The restaurant’s name is a mix of her own childhood nickname and the type of food she aims to serve.

“My dad has called me ‘runt pig’ my entire life,” she said. “I love pigs.”

As for the food, it’s a mix of comfort food and American home-cooked staples.

“I wanted to do the munchie thing,” she said. “Basically it’s the bar food without the bar.”

That means snackable bites like sliders, egg rolls, pizzas and dips.

“Every time there was a big event or party, I would take things, and they’d be gone,” she said. “Those are what ended up on the menu.”

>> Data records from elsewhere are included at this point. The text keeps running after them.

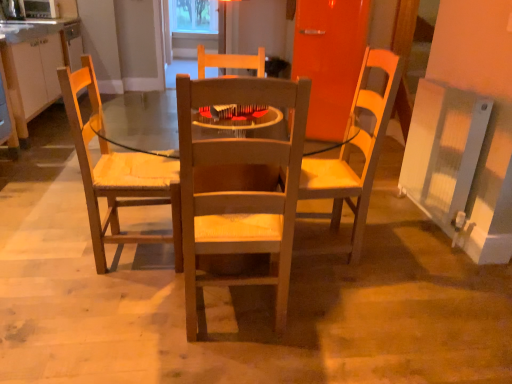 What do you see at coordinates (37, 64) in the screenshot? I see `matte white cabinets at left` at bounding box center [37, 64].

Measure the distance between point (212, 14) and camera.

The distance of point (212, 14) from camera is 16.89 feet.

The image size is (512, 384). Describe the element at coordinates (117, 172) in the screenshot. I see `wooden chair at left` at that location.

Identify the location of wooden chair at left. The image size is (512, 384). (117, 172).

The height and width of the screenshot is (384, 512). What are the coordinates of `matte white cabinets at left` in the screenshot? It's located at (x=37, y=64).

Looking at this image, can you see matte white cabinets at left touching wooden chair at center?

No, matte white cabinets at left is not touching wooden chair at center.

Is wooden chair at center inside matte white cabinets at left?

No, matte white cabinets at left does not contain wooden chair at center.

Does point (79, 21) come closer to viewer compared to point (154, 192)?

That is False.

Is transparent plastic window screen at upper center looking in the opposite direction of matte white cabinets at left?

No, transparent plastic window screen at upper center is not facing the opposite direction of matte white cabinets at left.

I want to click on cabinetry that is on the left side of transparent plastic window screen at upper center, so click(x=37, y=64).

Who is smaller, transparent plastic window screen at upper center or matte white cabinets at left?

transparent plastic window screen at upper center is smaller.

Is point (214, 6) farther from camera compared to point (20, 121)?

Yes.

Does point (261, 200) appear closer or farther from the camera than point (50, 99)?

Point (261, 200) is closer to the camera than point (50, 99).

Consider the image. Is wooden chair at center next to matte white cabinets at left and touching it?

No.

From the image's perspective, is wooden chair at center above matte white cabinets at left?

Incorrect, from the image's perspective, wooden chair at center is lower than matte white cabinets at left.

In the image, there is a matte white cabinets at left. What are the coordinates of `trio below it (from the image's perspective)` in the screenshot? It's located at (197, 181).

Is wooden chair at center turned away from transparent plastic window screen at upper center?

Yes, wooden chair at center is positioned with its back facing transparent plastic window screen at upper center.

Which of these two, wooden chair at center or transparent plastic window screen at upper center, is bigger?

Bigger between the two is wooden chair at center.

This screenshot has height=384, width=512. In order to click on window screen above the wooden chair at center (from the image's perspective) in this screenshot , I will do `click(193, 16)`.

Considering the sizes of wooden chair at center and transparent plastic window screen at upper center in the image, is wooden chair at center taller or shorter than transparent plastic window screen at upper center?

wooden chair at center is taller than transparent plastic window screen at upper center.

From the image's perspective, does wooden chair at left appear higher than wooden chair at center?

Yes, from the image's perspective, wooden chair at left is over wooden chair at center.

In the scene shown: Considering the relative sizes of wooden chair at left and wooden chair at center in the image provided, is wooden chair at left shorter than wooden chair at center?

Incorrect, the height of wooden chair at left does not fall short of that of wooden chair at center.

Between wooden chair at left and wooden chair at center, which one has larger size?

Bigger between the two is wooden chair at center.

Is wooden chair at left positioned behind wooden chair at center?

Yes, wooden chair at left is further from the viewer.

Is transparent plastic window screen at upper center aimed at wooden chair at left?

Yes, transparent plastic window screen at upper center faces towards wooden chair at left.

Considering the relative positions of transparent plastic window screen at upper center and wooden chair at left in the image provided, is transparent plastic window screen at upper center behind wooden chair at left?

Yes, it is behind wooden chair at left.

Is transparent plastic window screen at upper center positioned beyond the bounds of wooden chair at left?

transparent plastic window screen at upper center is positioned outside wooden chair at left.

Who is bigger, transparent plastic window screen at upper center or wooden chair at center?

With larger size is wooden chair at center.

Is transparent plastic window screen at upper center facing away from wooden chair at center?

No, transparent plastic window screen at upper center is not facing away from wooden chair at center.

Does transparent plastic window screen at upper center appear on the right side of wooden chair at center?

In fact, transparent plastic window screen at upper center is to the left of wooden chair at center.

From a real-world perspective, which object stands above the other?

transparent plastic window screen at upper center is physically above.

The width and height of the screenshot is (512, 384). I want to click on cabinetry on the left of wooden chair at center, so click(37, 64).

You are a GUI agent. You are given a task and a screenshot of the screen. Output one action in this format:
    pyautogui.click(x=<x>, y=<y>)
    Task: Click on the window screen located above the matte white cabinets at left (from the image's perspective)
    Image resolution: width=512 pixels, height=384 pixels.
    Given the screenshot: What is the action you would take?
    pyautogui.click(x=193, y=16)

Which object lies further to the anchor point matte white cabinets at left, metallic silver microwave oven at upper left or wooden chair at center?

wooden chair at center is further to matte white cabinets at left.

Based on their spatial positions, is metallic silver microwave oven at upper left or wooden chair at center closer to wooden chair at left?

wooden chair at center is closer to wooden chair at left.

When comparing their distances from wooden chair at left, does transparent plastic window screen at upper center or matte white cabinets at left seem closer?

matte white cabinets at left is positioned closer to the anchor wooden chair at left.

Which object lies further to the anchor point wooden chair at center, metallic silver microwave oven at upper left or transparent plastic window screen at upper center?

Among the two, transparent plastic window screen at upper center is located further to wooden chair at center.

Estimate the real-world distances between objects in this image. Which object is closer to matte white cabinets at left, metallic silver microwave oven at upper left or transparent plastic window screen at upper center?

metallic silver microwave oven at upper left is positioned closer to the anchor matte white cabinets at left.

Estimate the real-world distances between objects in this image. Which object is closer to transparent plastic window screen at upper center, metallic silver microwave oven at upper left or wooden chair at center?

Among the two, metallic silver microwave oven at upper left is located nearer to transparent plastic window screen at upper center.

Which object lies nearer to the anchor point metallic silver microwave oven at upper left, wooden chair at left or transparent plastic window screen at upper center?

The object closer to metallic silver microwave oven at upper left is transparent plastic window screen at upper center.

Looking at the image, which one is located closer to wooden chair at left, wooden chair at center or matte white cabinets at left?

wooden chair at center is positioned closer to the anchor wooden chair at left.

Where is `chair located between wooden chair at center and metallic silver microwave oven at upper left in the depth direction`? This screenshot has height=384, width=512. chair located between wooden chair at center and metallic silver microwave oven at upper left in the depth direction is located at coordinates (117, 172).

Where is `cabinetry positioned between wooden chair at left and metallic silver microwave oven at upper left from near to far`? This screenshot has height=384, width=512. cabinetry positioned between wooden chair at left and metallic silver microwave oven at upper left from near to far is located at coordinates coord(37,64).

Where is `chair positioned between wooden chair at center and transparent plastic window screen at upper center from near to far`? chair positioned between wooden chair at center and transparent plastic window screen at upper center from near to far is located at coordinates (117, 172).

Where is `chair between matte white cabinets at left and wooden chair at center`? The width and height of the screenshot is (512, 384). chair between matte white cabinets at left and wooden chair at center is located at coordinates (117, 172).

She makes her own pizza sauce — referred to on the menu as “red gravy” — as well as her own Alfredo sauce and other sauces and dips from scratch.

If what she serves is comfort food, it’s also a comfort to her.

“If I’m having a bad day, I know if I go in the kitchen, I control that space,” she said. “I’ve always loved to cook and bake and come up with new things. I’d be at home and be bored and whip something up.”

Those bouts of experimental cooking led to a menu filled with her own idiosyncratic takes on classic American fare. Her corn dog waffle, for example, deconstructs a summer fair food staple: she starts with corn dog batter, mixes in diced hot dogs and cooks the batter on a waffle iron.

The cafe’s building, on the corner of Fifth Avenue SE and Sixth Street SE, used to house Jamaican eatery Caribbean Kitchen. Johnson retained its bright orange and green walls and added her own touches: a black and white checkered floor, curtains decorated with Runts candies and chairs cheerfully upholstered with a cupcake motif. A vinyl sign for the window is coming soon; until she get’s the permit to hang it, she’s written the cafe’s name on the window in green marker.

“People have called it a ‘quirky little place,’ and I like that,” she said.